AbdelSalam M, El Sissy A, Samra M A, Ibrahim S, El Markaby D, Gadallah F
Clinical Oncology Center, Cairo University Hospital, Cairo University, Cairo, Egypt.
Hematology. 2008 Jun;13(3):147-53. doi: 10.1179/102453308X316121.
Routine cytogenetic analysis frequently fails to identify an abnormal clone in B-cell lymphocytic leukaemia (B-CLL) due to poor response to mitogen stimulation. Fluorescence in situ hybridization (FISH) suggest that chromosomal abnormalities occur more frequently, most commonly trisomy 12, retinoblastoma gene deletion (Rb1 gene) and P53 gene deletion.
30 patients with B-CLL were enrolled in the trial from two centers in Cairo, Egypt during the period May 2000 to January 2002. Karyotyping and FISH assessment for possible chromosomal abnormalities (trisomy 12, Rb1 gene and P53 gene) were done at initial diagnosis. Results of cytogenetic abnormalities were correlated with clinical picture and survival.
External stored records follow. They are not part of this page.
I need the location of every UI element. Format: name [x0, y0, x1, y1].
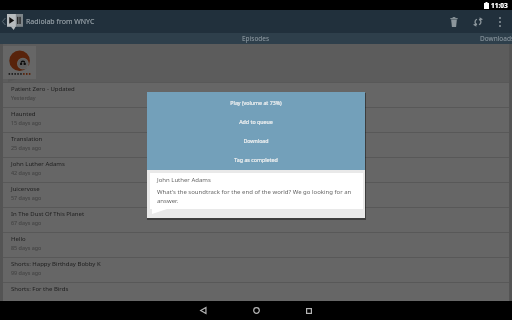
button[interactable]: Home [239, 301, 273, 320]
staticText: Episodes [242, 34, 270, 43]
button[interactable]: Tag as completed [147, 150, 365, 169]
staticText: 67 days ago [11, 219, 42, 226]
staticText: Patient Zero - Updated [11, 85, 75, 93]
staticText: Hello [11, 235, 26, 243]
button[interactable]: Play (volume at 73%) [147, 93, 365, 112]
button[interactable]: Shorts: For the Birds [3, 283, 509, 301]
staticText: Juicervose [11, 185, 40, 193]
button[interactable]: Back [186, 301, 220, 320]
staticText: Download [243, 137, 269, 144]
button[interactable]: Juicervose [3, 183, 509, 207]
staticText: What's the soundtrack for the end of the… [157, 188, 359, 205]
button[interactable]: Recent apps [292, 301, 326, 320]
staticText: 15 days ago [11, 119, 42, 126]
staticText: Haunted [11, 110, 36, 118]
staticText: Downloads [480, 34, 512, 43]
staticText: 11:03 [491, 1, 508, 10]
button[interactable]: In The Dust Of This Planet [3, 208, 509, 232]
button[interactable]: Download [147, 131, 365, 150]
staticText: John Luther Adams [157, 176, 211, 184]
button[interactable]: Navigate up [0, 10, 7, 33]
staticText: Shorts: For the Birds [11, 285, 69, 293]
staticText: Add to queue [239, 118, 273, 125]
staticText: Play (volume at 73%) [230, 99, 282, 106]
button[interactable]: More options [490, 10, 510, 33]
staticText: John Luther Adams [11, 160, 65, 168]
staticText: 57 days ago [11, 194, 42, 201]
staticText: Yesterday [11, 94, 36, 101]
staticText: Shorts: Happy Birthday Bobby K [11, 260, 101, 268]
button[interactable]: Refresh [466, 10, 490, 33]
staticText: 42 days ago [11, 169, 42, 176]
staticText: In The Dust Of This Planet [11, 210, 85, 218]
button[interactable]: Patient Zero - Updated [3, 83, 509, 107]
staticText: Translation [11, 135, 43, 143]
button[interactable]: Translation [3, 133, 509, 157]
staticText: 25 days ago [11, 144, 42, 151]
staticText: Radiolab from WNYC [26, 17, 95, 27]
staticText: 99 days ago [11, 269, 42, 276]
button[interactable]: John Luther Adams [3, 158, 509, 182]
staticText: 85 days ago [11, 244, 42, 251]
staticText: Tag as completed [234, 156, 278, 163]
button[interactable]: Delete [442, 10, 466, 33]
button[interactable]: Downloads [480, 34, 512, 43]
button[interactable]: Haunted [3, 108, 509, 132]
button[interactable]: Shorts: Happy Birthday Bobby K [3, 258, 509, 282]
button[interactable]: Add to queue [147, 112, 365, 131]
button[interactable]: Episodes [242, 34, 270, 43]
The median age was 57.4 years (range 40-75). Karyotyping technique showed that no metaphase could be detected in 30%, metaphase with normal karyotyping was observed in 63% and cytogenetic abnormalities were detected in two cases (one trisomy 12 and one deletion in chromosome 13). FISH examination of interphase and metaphase nuclei revealed cytogenetic abnormalities in 15 cases (50%), trisomy 12 in 9 (30%), Rb1 gene deletion in 5 (17%) and P53 gene deletion in 3. At diagnosis, patients with trisomy 12 were significantly associated with advanced stage and absolute lymphocyte count of >or=30,000/mm(3). Univariate analysis showed that absolute lymphocyte count >or=30,000/mm(3) (p=0.004) and trisomy 12 (p=0.024) were associated with poor progression free survival.
Interphase and metaphase FISH studies improve the cytogenetic diagnosis of chromosomal abnormalities in B-CLL. Lymphocytosis and trisomy 12 may be a good indicator of poor prognosis.
由于对有丝分裂原刺激反应不佳,常规细胞遗传学分析常常无法在B细胞淋巴细胞白血病(B-CLL)中识别出异常克隆。荧光原位杂交(FISH)表明染色体异常更频繁地出现,最常见的是12号染色体三体、视网膜母细胞瘤基因缺失(Rb1基因)和P53基因缺失。
2000年5月至2002年1月期间,从埃及开罗的两个中心招募了30例B-CLL患者参加该试验。在初诊时进行核型分析和FISH评估,以检测可能的染色体异常(12号染色体三体、Rb1基因和P53基因)。将细胞遗传学异常结果与临床表现和生存率相关联。
中位年龄为57.4岁(范围40 - 75岁)。核型分析技术显示,30%的病例未检测到中期分裂相,63%观察到核型正常的中期分裂相,2例检测到细胞遗传学异常(1例12号染色体三体和1例13号染色体缺失)。间期和中期细胞核的FISH检查发现15例(50%)存在细胞遗传学异常,其中9例(30%)为12号染色体三体,5例(17%)为Rb1基因缺失,3例为P53基因缺失。在诊断时,12号染色体三体的患者与晚期以及绝对淋巴细胞计数≥30,000/mm³显著相关。单因素分析显示,绝对淋巴细胞计数≥30,000/mm³(p = 0.004)和12号染色体三体(p = 0.024)与无进展生存期差相关。
间期和中期FISH研究改善了B-CLL中染色体异常的细胞遗传学诊断。淋巴细胞增多和12号染色体三体可能是预后不良的良好指标。